Helge Timmerberg oder Gonzo auf Reisen

Mein Lieblingsreisejournalist hat ein neues Buch veröffentlicht und da wird es endlich Zeit für eine kleine Lobhudelei!

Vor einigen Jahren bekam ich anlässlich meiner Reise nach Indien das Buch „Shiva Moon: Eine Reise durch Indien“ von Helge Timmerberg geschenkt. Und weil mir das so gut gefiel kaufte ich gleich fast alles was ich noch von ihm finden konnte. Fast alles, weil mich seine Bücher über Haustiere und Singles nicht wirklich interessieren. In „Der Jesus aus dem Sexshop“ fanden sich eine Sammlung an kurzen Geschichten und bei der einen oder anderen hatte ich plötzlich einen Déjà-vu Erlebnis. Hatte ich das schon gelesen?

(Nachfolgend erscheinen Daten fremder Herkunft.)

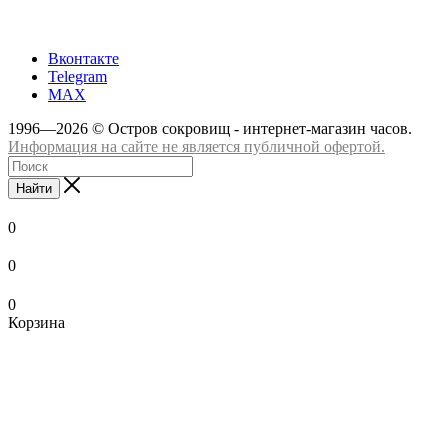
+7 (8332) 65-03-03
Вконтакте
Telegram
MAX
1996—2026 © Остров сокровищ - интернет-магазин часов.
Информация на сайте не является публичной офертой.
Найти
0
0
0
Корзина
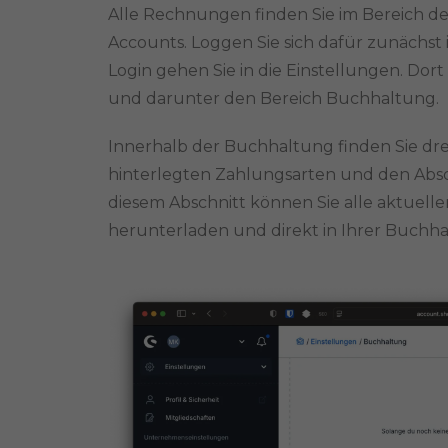
Alle Rechnungen finden Sie im Bereich 
Accounts. Loggen Sie sich dafür zunächst 
Login gehen Sie in die Einstellungen. Do
und darunter den Bereich Buchhaltung.
Innerhalb der Buchhaltung finden Sie drei 
hinterlegten Zahlungsarten und den Absc
diesem Abschnitt können Sie alle aktue
herunterladen und direkt in Ihrer Buchha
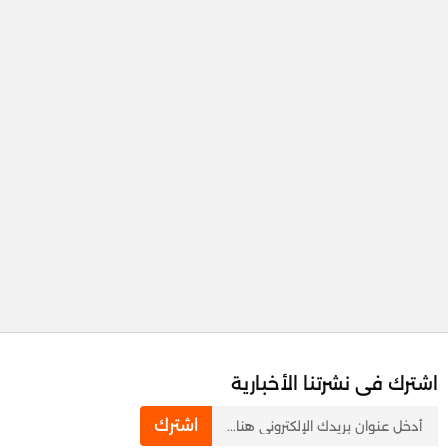
اشترك فى نشرتنا الأخبارية
newsletter
اشترك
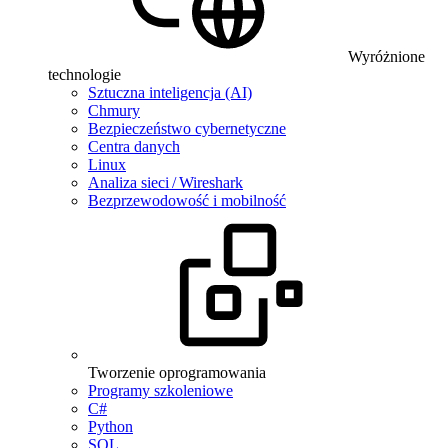
Wyróżnione
technologie
Sztuczna inteligencja (AI)
Chmury
Bezpieczeństwo cybernetyczne
Centra danych
Linux
Analiza sieci / Wireshark
Bezprzewodowość i mobilność
Tworzenie oprogramowania
Programy szkoleniowe
C#
Python
SQL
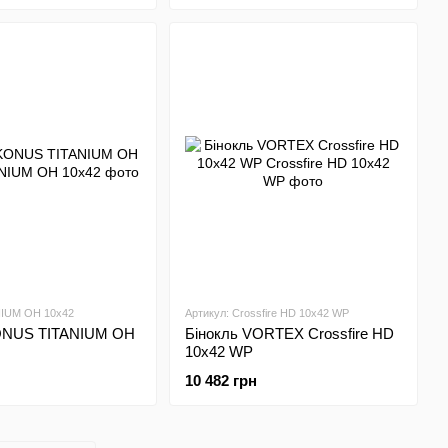
NIUM OH 10x42
Артикул: Crossfire HD 10x42 WP
ONUS TITANIUM OH
Бінокль VORTEX Crossfire HD
10x42 WP
10 482 грн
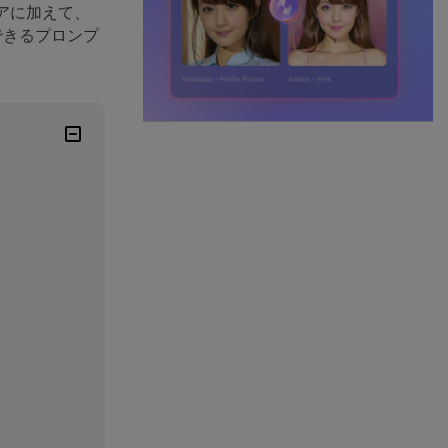
デアに加えて、
 できるプロンプ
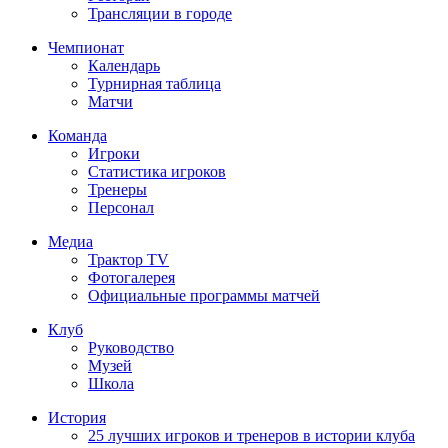
Трансляции в городе
Чемпионат
Календарь
Турнирная таблица
Матчи
Команда
Игроки
Статистика игроков
Тренеры
Персонал
Медиа
Трактор TV
Фотогалерея
Официальные программы матчей
Клуб
Руководство
Музей
Школа
История
25 лучших игроков и тренеров в истории клуба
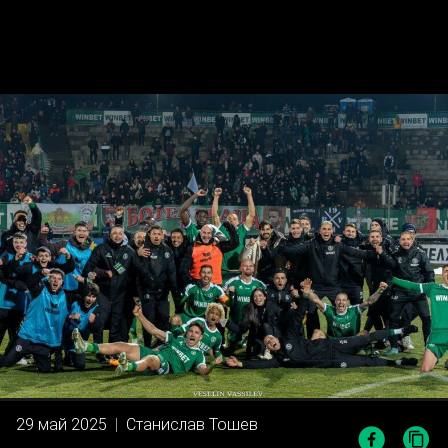
29 май 2025
|
Станислав Тошев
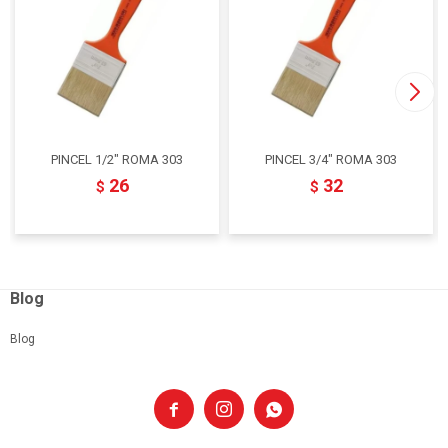
PINCEL 1/2" ROMA 303
PINCEL 3/4" ROMA 303
26
32
$
$
Blog
Blog




Ende der 80er / Anfang der 90er waren die Zeitschriften Tempo und Wiener überaus populär in meinem Freundeskreis. Wilde Artikel zu allen möglichen wie unmöglichen Themen. So lernte ich auch Hunter S. Tompsen kennen. Artikel so geschrieben wie der Journalist das Ganze empfunden hat. In der Ich-Form, subjektiv, hart, witzig. Die Drogenerfahrungen gleich mit kommentiert. Gonzo-Journalismus! Ich war sofort ein Fan!

Ich mag es wenn jemand schreibt, als würde er mir die Geschichte an seinem Küchentisch erzählen. Schimpfwörter mit inbegriffen. Ich habe ein Sammelsurium an schlechter Reiseliteratur. Manche machen den Eindruck als habe jemand einen Artikel in einer Schülerzeitung geschrieben, die Sätze sind hölzern und unwitzig. Es geht in etwa so: „Dann sind wir den Berg hinaufgewandert. Das war sehr anstrengend. Auf dem Zeltplatz trafen wir dann Leute aus Italien und es wurde ein lustiger Abend“ Seitenweise! Langweilig!

Geschichten über Missgeschicke, Abstürze, Liebeswahn, Drogenrausch und Begegnungen mit Menschen unterwegs, das ist es was ich lesen möchte. Helge Timmerberg schreibt so wie er spricht, schimpft, lästert und kommentiert. Erzählt von seinen Abstürzen genauso wie von seinen Heldentaten. Sein Blickwinkel, seine Erfahrung und so mein Lesevergnügen. Schon mit 17 begab er sich auf den Hippie-Trail von Istanbul nach Indien. Alleine, einfach mal los! Das war in den 70er. Irgendwann lebte er für eine Zeit in Marokko und ich habe Geschichten aus Afrika und Havanna von ihm gelesen. Das neue Buch heißt „Die rote Olivetti“ und wenn ich verrate, dass dies in den Zeiten vor Notebooks seine Schreibmaschine war, dann ist klar, dass es dabei vor allem um sein journalistisches Leben geht.

Vor ein paar Jahren war ich auf der Buchlesung von „Die Märchentante, der Sultan, mein Harem und ich“. Nachdem ich ihn bei seiner Lesung erleben durfte, wusste ich, der ist einfach ein Frauen-Typ! Der kann nicht nur schreiben, der kann auch erzählen! Und so bekommt Mann jede Frau, mit guten Geschichten! Nicht um aufzuschneiden und zu zeigen was für ein toller Mann Mann doch ist, sondern einfach um eine gute Geschichte zu erzählen, in der man auch mal der Loser ist, aber die Pointe stimmt. (Übrigens hat er mich beim Unterzeichnen seines Buches keines Blickes gewürdigt, während er mit allen vor mir charmant ein wenig Small-Talk machte. Ich war aber auch viel zu verschüchtert und konnte ihm nur mit Mühe und Not mein Buch hinschieben ohne Schnappatmung zu bekommen.)

Timmerberg schreibt schnell und liest sich schnell. Und ich muss mich leider wieder Jahre gedulden bis zum nächsten Buch!